Trump has certainly tried to bluff COVID-19. He pretended that the virus would not make it to American shores. He spent more time engaging in petty disputes over federalism with governors than preparing the country. He encouraged businesses to reopen and states to drop their restrictions. He demanded that schools reopen, but failed to provide the resources needed to get the pandemic under sufficient control for parents, teachers, and staff to feel safe sending kids back.

He sought to defy the virus in his personal life too. He refused to wear a mask regularly, practice social distancing, and cancel risky events such as in-person fundraisers and rallies. Last week, the coronavirus called his bluff. The president had to be given supplemental oxygen, helicoptered to a hospital, and given experimental drugs—the best care in the world, at no cost to himself, billed to those Americans who actually pay their income taxes.
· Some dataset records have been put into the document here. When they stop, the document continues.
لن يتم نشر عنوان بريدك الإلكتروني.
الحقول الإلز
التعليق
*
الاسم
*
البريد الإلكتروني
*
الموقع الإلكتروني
He decided to leave the hospital yesterday against the recommendations of many medical experts.

Now Trump is encouraging all other Americans to take the same risks he did, apparently to boost his electoral prospects. It is true that most people who contract the virus will not die. But some will—about 210,000 Americans already have. Even if they live, the long-term effects of the illness are still not well understood. Americans who catch the disease might have to foot large medical bills. They will miss work, and may lose their job, at a time when unemployment is high. If Americans take Trump’s advice, some of them will die, and many of them will suffer in lesser ways.

The only silver lining is that most Americans will probably ignore him. The president’s views on the coronavirus have proved extremely unpopular. Most members of the public ignored him this summer when he encouraged them to go out, and they largely ignored him on school reopenings too. Three in five Americans said in a new Morning Consult poll that Trump is wrong to tell Americans not to be afraid of COVID-19. Three-quarters of Americans say they always wear a mask when they go out.

But even if Trump’s electoral ploy seems doomed, it could still endanger lives. Some Americans may heed Trump and decide to forgo reasonable precautions, though the pool of people who can be swayed by Trump if they have not already been cannot be large. Still, even a small number of reckless people can encourage the disease to spread widely—just look at the White House over the past 10 days.

Trump is a man who hates to be constrained by outside forces. Marriage contracts, tax codes, congressional appropriations, fair-housing rules—he refuses to recognize their boundaries. He has sought to treat the pandemic the same way, and has found that it is not so easily ignored. Yet he still wants the rest of the country to follow his lead, no matter the risk to their lives. Over the past 24 hours, Trump has unmasked himself in more than one way.